Absolutely! When a limited edition product proves really popular (MAC Moth Brown, for example) and sells out every time it is “re-promoted”, why not give customers what they want and make that item permanent? I was happy when MAC recently re-released a few eyeshadows from the past (Goldbit was among those and it’s the only one I got but I was thrilled to see it) – I’m not sure if these recent ones are now permanent or not but there are so many products I’d like to see made permanent because they are so good.

Seraphine Avatar

Absolutely, if a product becomes extremely popular.

I hate the idea of using up a limited edition product that I love and not being able to buy a replacement. And I hate buying a limited edition product because of FOMO. So I try to avoid buying limited edition products altogether.

I do like limited edition packaging on permanent products, though!

Leigh H. Avatar

I agree! I think truly LE works well for flash-in-the-pan trends like certain types of glitters, glittery lip kits and certain unusual eyeshadow colors and lip colors (provided they are done well!). To me LE is a great vehicle to determine how much staying power a new trend or concept may have if the collection is done well and with due care. I remember with the UD Pulp Fiction collection the demand for Mrs. Mia Wallace was so great that when they redid the lipsticks they made it a permanent color along with I think one color from the palette that people really liked. They added specific things people loved but used the collection to experiment.

Cil Avatar

I almost never buy LE products after my Opera lipstick from MAC. I loved this lippie and bought it when I first started with make up. I didn’t know it was LE or even that LE existent in the first place. Needless to say I couldn’t replace it when the tube ended. The only exception to this rule was the Shayla Palette.
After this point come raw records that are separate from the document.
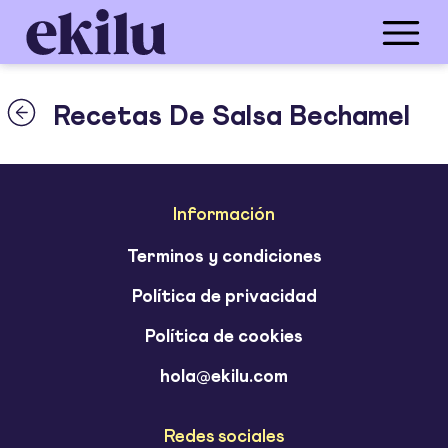
Recetas De Salsa Bechamel
Información
Terminos y condiciones
Política de privacidad
Política de cookies
hola@ekilu.com
Redes sociales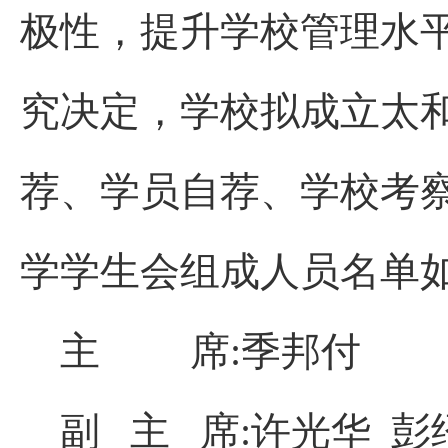
极性，提升学校管理水平
究决定，学校拟成立太
荐、学员自荐、学校考
学学生会组成人员名单如
主
席:季邦付
副 主
席:许光华 彭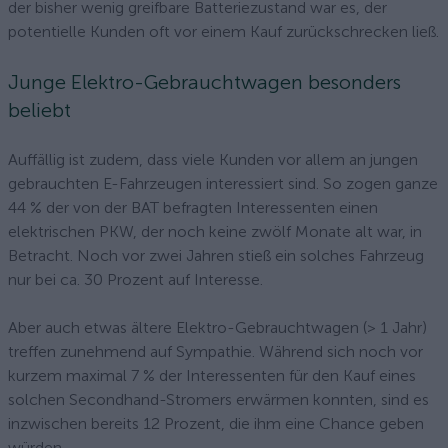
der bisher wenig greifbare Batteriezustand war es, der
potentielle Kunden oft vor einem Kauf zurückschrecken ließ.
Junge Elektro-Gebrauchtwagen besonders
beliebt
Auffällig ist zudem, dass viele Kunden vor allem an jungen
gebrauchten E-Fahrzeugen interessiert sind. So zogen ganze
44 % der von der BAT befragten Interessenten einen
elektrischen PKW, der noch keine zwölf Monate alt war, in
Betracht. Noch vor zwei Jahren stieß ein solches Fahrzeug
nur bei ca. 30 Prozent auf Interesse.
Aber auch etwas ältere Elektro-Gebrauchtwagen (> 1 Jahr)
treffen zunehmend auf Sympathie. Während sich noch vor
kurzem maximal 7 % der Interessenten für den Kauf eines
solchen Secondhand-Stromers erwärmen konnten, sind es
inzwischen bereits 12 Prozent, die ihm eine Chance geben
würden.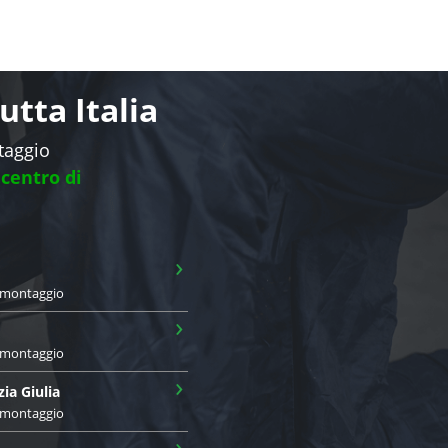
tta Italia
ntaggio
 centro di
›
i montaggio
›
i montaggio
›
zia Giulia
i montaggio
›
However, if they are beloved, why not?

Karen Avatar

I don’t understand that either. It seems like if you love a product you sing its praises and encourage others to try it. Actually the idea that someone would want to limit such an item makes me uncomfortable.

Pearl Avatar

Yes! Sometimes LEs are subpar but sometimes they can become HG, or at least worthy of joining the ranks because of quality and customer demand. I vote for these products becoming permanent:

Tom Ford Cream and Powder duos for eyes
Chanel Empreinte du Desert eyeshadow quad
MAC Natural hair brushes
MAC Mothbrown eyeshadow
MAC Cubic and Tenderling blushes
MAC Patrick’s Powder
MAC Vamplify lip glosses (tgreat range of colors and even though I don’t care for glosses, these were pigmented, weren’t sticky/tacky)
La Mer Powder (The Original)
Estee Lauder x Victoria Beckham Modern Mercury highlighter (I know this was re-released but I think it’s still LE)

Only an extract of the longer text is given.